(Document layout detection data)
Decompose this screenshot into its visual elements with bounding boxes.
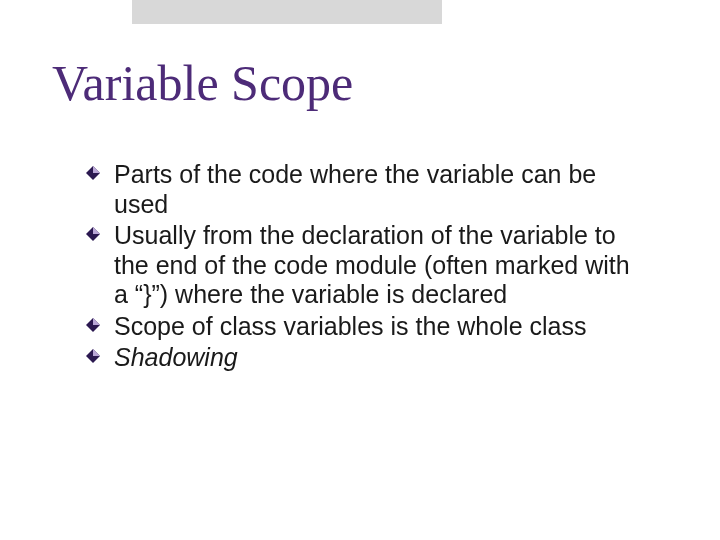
svg-marker-1 <box>93 166 100 173</box>
slide-body: Parts of the code where the variable can… <box>86 160 646 375</box>
diamond-bullet-icon <box>86 318 100 332</box>
bullet-list: Parts of the code where the variable can… <box>86 160 646 373</box>
list-item: Scope of class variables is the whole cl… <box>86 312 646 342</box>
diamond-bullet-icon <box>86 227 100 241</box>
list-item: Usually from the declaration of the vari… <box>86 221 646 310</box>
bullet-text: Scope of class variables is the whole cl… <box>114 312 586 340</box>
list-item: Parts of the code where the variable can… <box>86 160 646 219</box>
bullet-text: Parts of the code where the variable can… <box>114 160 596 218</box>
svg-marker-5 <box>93 318 100 325</box>
slide-title: Variable Scope <box>52 54 353 112</box>
bullet-text: Shadowing <box>114 343 238 371</box>
diamond-bullet-icon <box>86 166 100 180</box>
diamond-bullet-icon <box>86 349 100 363</box>
svg-marker-7 <box>93 349 100 356</box>
list-item: Shadowing <box>86 343 646 373</box>
svg-marker-3 <box>93 227 100 234</box>
slide-stage: Variable Scope Parts of the code where t… <box>0 0 720 540</box>
title-placeholder-bar <box>132 0 442 24</box>
bullet-text: Usually from the declaration of the vari… <box>114 221 630 308</box>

* **What the exercise asks**
Go through the lines above and write each one out verbatim, skipping the pictures.

* **Final answer**
Decompose this screenshot into its visual elements with bounding boxes.
svg-marker-1 <box>93 166 100 173</box>
slide-body: Parts of the code where the variable can… <box>86 160 646 375</box>
diamond-bullet-icon <box>86 318 100 332</box>
bullet-list: Parts of the code where the variable can… <box>86 160 646 373</box>
list-item: Scope of class variables is the whole cl… <box>86 312 646 342</box>
diamond-bullet-icon <box>86 227 100 241</box>
list-item: Usually from the declaration of the vari… <box>86 221 646 310</box>
bullet-text: Scope of class variables is the whole cl… <box>114 312 586 340</box>
list-item: Parts of the code where the variable can… <box>86 160 646 219</box>
bullet-text: Parts of the code where the variable can… <box>114 160 596 218</box>
svg-marker-5 <box>93 318 100 325</box>
slide-title: Variable Scope <box>52 54 353 112</box>
bullet-text: Shadowing <box>114 343 238 371</box>
diamond-bullet-icon <box>86 166 100 180</box>
diamond-bullet-icon <box>86 349 100 363</box>
svg-marker-7 <box>93 349 100 356</box>
list-item: Shadowing <box>86 343 646 373</box>
svg-marker-3 <box>93 227 100 234</box>
slide-stage: Variable Scope Parts of the code where t… <box>0 0 720 540</box>
title-placeholder-bar <box>132 0 442 24</box>
bullet-text: Usually from the declaration of the vari… <box>114 221 630 308</box>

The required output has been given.